Dataset

class clearml.Dataset
add_files(path, wildcard=None, local_base_folder=None, dataset_path=None, recursive=True, verbose=False)

Add a folder into the current dataset. calculate file hash, and compare against parent, mark files to be uploaded

Parameters
  • path – Add a folder/file to the dataset

  • wildcard – add only specific set of files. Wildcard matching, can be a single string or a list of wildcards)

  • local_base_folder – files will be located based on their relative path from local_base_folder

  • dataset_path – where in the dataset the folder/files should be located

  • recursive – If True match all wildcard files recursively

  • verbose – If True print to console files added/modified

Returns

number of files added

classmethod create(dataset_name, dataset_project=None, parent_datasets=None)

Create a new dataset. Multiple dataset parents are supported. Merging of parent datasets is done based on the order, where each one can override overlapping files in the previous parent

Parameters
  • dataset_name – Naming the new dataset

  • dataset_project – Project containing the dataset.

If not specified, infer project name form parent datasets :param parent_datasets: Expand a parent dataset by adding/removing files :return: Newly created Dataset object

classmethod delete(dataset_id=None, dataset_project=None, dataset_name=None, force=False)

Delete a dataset, raise exception if dataset is used by other dataset versions.
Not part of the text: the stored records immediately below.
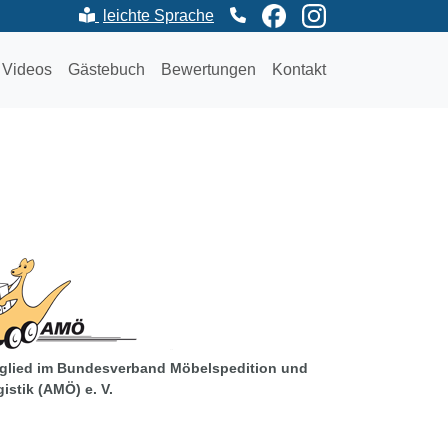
leichte
Sprache
aktivieren (Seite wird neu geladen)
Videos
Gästebuch
Bewertungen
Kontakt
glied im Bundes­verband Möbel­spedition und
istik (AMÖ) e. V.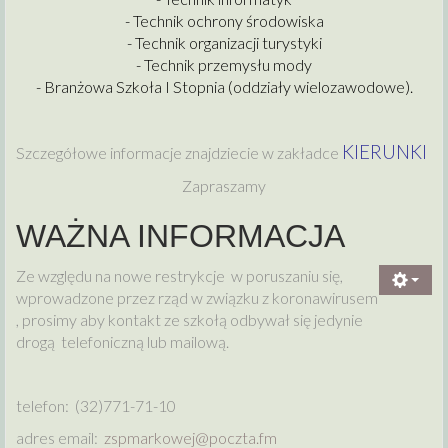
- Technik ochrony środowiska
- Technik organizacji turystyki
- Technik przemysłu mody
- Branżowa Szkoła I Stopnia (oddziały wielozawodowe).
KIERUNKI
Szczegółowe informacje znajdziecie w zakładce
Zapraszamy
WAŻNA INFORMACJA
Ze względu na nowe restrykcje w poruszaniu się,
wprowadzone przez rząd w związku z koronawirusem
, prosimy aby kontakt ze szkołą odbywał się jedynie
drogą telefoniczną lub mailową.
telefon: (32)771-71-10
adres email:
zspmarkowej@poczta.fm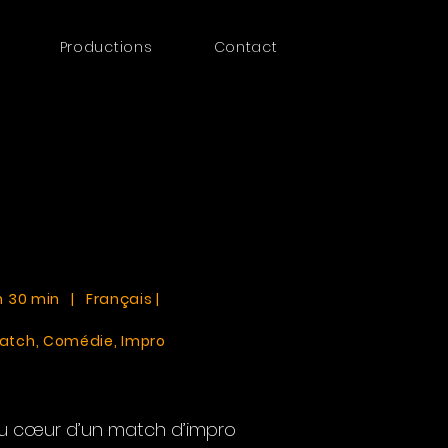
Productions
Contact
 h 30 min | Français |
atch, Comédie, Impro
u cœur d’un match d’impro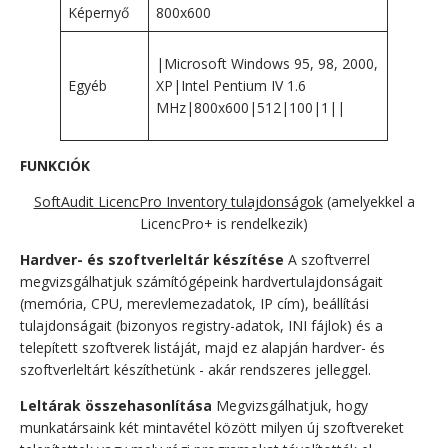
Képernyő
800x600
|Microsoft Windows 95, 98, 2000,
Egyéb
XP|Intel Pentium IV 1.6
MHz|800x600|512|100|1||
FUNKCIÓK
SoftAudit LicencPro Inventory tulajdonságok
(amelyekkel a
LicencPro+ is rendelkezik)
Hardver- és szoftverleltár készítése
A szoftverrel
megvizsgálhatjuk számítógépeink hardvertulajdonságait
(memória, CPU, merevlemezadatok, IP cím), beállítási
tulajdonságait (bizonyos registry-adatok, INI fájlok) és a
telepített szoftverek listáját, majd ez alapján hardver- és
szoftverleltárt készíthetünk - akár rendszeres jelleggel.
Leltárak összehasonlítása
Megvizsgálhatjuk, hogy
munkatársaink két mintavétel között milyen új szoftvereket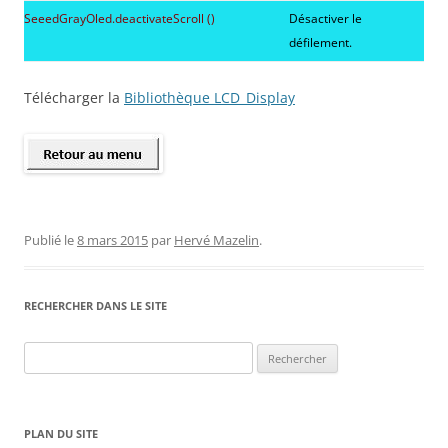
SeeedGrayOled.deactivateScroll ()
Désactiver le
défilement.
Télécharger la
Bibliothèque LCD_Display
Publié le
8 mars 2015
par
Hervé Mazelin
.
RECHERCHER DANS LE SITE
Rechercher :
PLAN DU SITE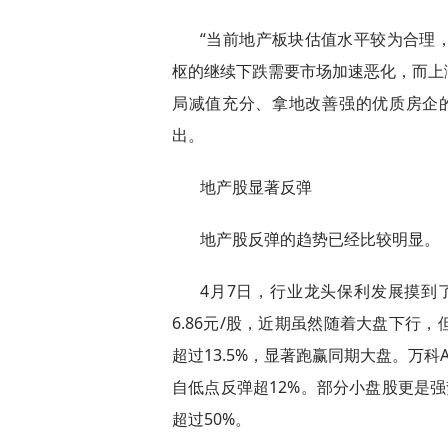
“当前地产板块估值水平较为合理
枢的继续下跌需要市场加速恶化，而上
局减值充分、拿地改善强的优质房企
出。
地产股显著反弹
地产股反弹的趋势已经比较明显。
4月7日，行业龙头保利发展摸到了
6.86元/股，近期虽然随着大盘下行，
超过13.5%，显著跑赢同期大盘。万
自低点反弹超12%。部分小盘股更是强
超过50%。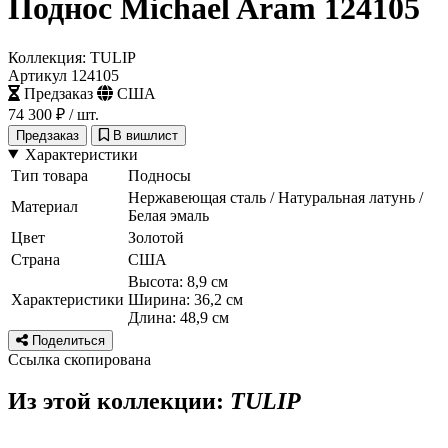
Поднос Michael Aram 124105
Коллекция: TULIP
Артикул 124105
Предзаказ
США
74 300 ₽
/ шт.
Предзаказ
В вишлист
Характеристики
Тип товара
Подносы
Нержавеющая сталь / Натуральная латунь /
Материал
Белая эмаль
Цвет
Золотой
Страна
США
Высота: 8,9 см
Характеристики
Ширина: 36,2 см
Длина: 48,9 см
Поделиться
Ссылка скопирована
Из этой коллекции:
TULIP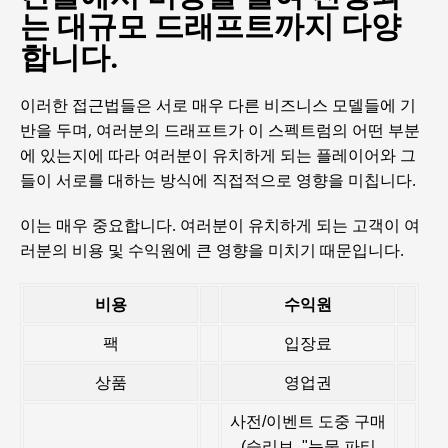
는 대규모 드래프트까지 다양
합니다.
이러한 접근법들은 서로 매우 다른 비즈니스 모델들에 기
반을 두며, 여러분의 드래프트가 이 스펙트럼의 어떤 부분
에 있는지에 따라 여러분이 유치하게 되는 플레이어와 그
들이 서로를 대하는 방식에 직접적으로 영향을 미칩니다.
이는 매우 중요합니다. 여러분이 유치하게 되는 고객이 여
러분의 비용 및 수익원에 큰 영향을 미치기 때문입니다.
비용
수익원
팩
입장료
상품
영업권
사전/이벤트 도중 구매
(슬리브, "눈물 파티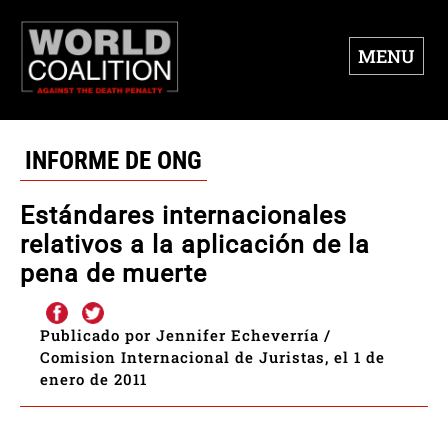
MENU
INFORME DE ONG
Estándares internacionales
relativos a la aplicación de la
pena de muerte
Publicado por Jennifer Echeverría /
Comision Internacional de Juristas, el 1 de
enero de 2011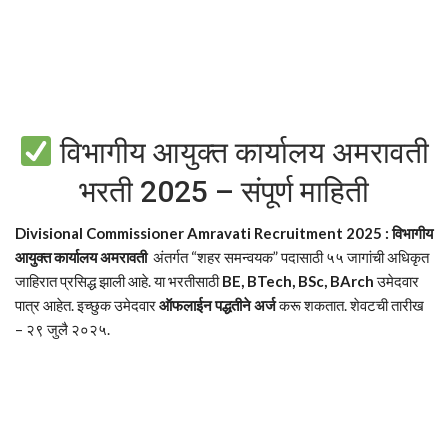
विभागीय आयुक्त कार्यालय अमरावती
भरती 2025 – संपूर्ण माहिती
Divisional Commissioner Amravati Recruitment 2025 : विभागीय
आयुक्त कार्यालय अमरावती
अंतर्गत “शहर समन्वयक” पदासाठी ५५ जागांची अधिकृत
जाहिरात प्रसिद्ध झाली आहे. या भरतीसाठी
BE, BTech, BSc, BArch
उमेदवार
पात्र आहेत. इच्छुक उमेदवार
ऑफलाईन पद्धतीने अर्ज
करू शकतात. शेवटची तारीख
– २९ जुलै २०२५.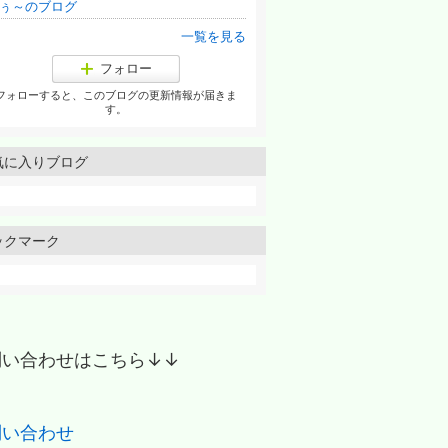
ぅ～のブログ
一覧を見る
フォロー
フォローすると、このブログの更新情報が届きま
す。
気に入りブログ
ックマーク
問い合わせはこちら↓↓
問い合わせ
Use force=True to forcefully delete the dataset

Parameters
  • dataset_id – Dataset id to delete

  • dataset_project – Project containing the dataset

  • dataset_name – Naming the new dataset

  • force – If True delete even if other datasets depend on the specified dataset version

property file_entries_dict

Notice this call returns an internal representation, do not modify! :return: dict with relative file path as key, and FileEntry as value

finalize(verbose=False, raise_on_error=True)

Finalize the dataset (if upload was not called, it will be called automatically) publish dataset Task. If files need to be uploaded, throw exception (or return False)

Parameters
  • verbose – If True print verbose progress report

  • raise_on_error – If True raise exception if dataset finalizing failed

classmethod get(dataset_id=None, dataset_project=None, dataset_name=None, only_completed=False, only_published=False)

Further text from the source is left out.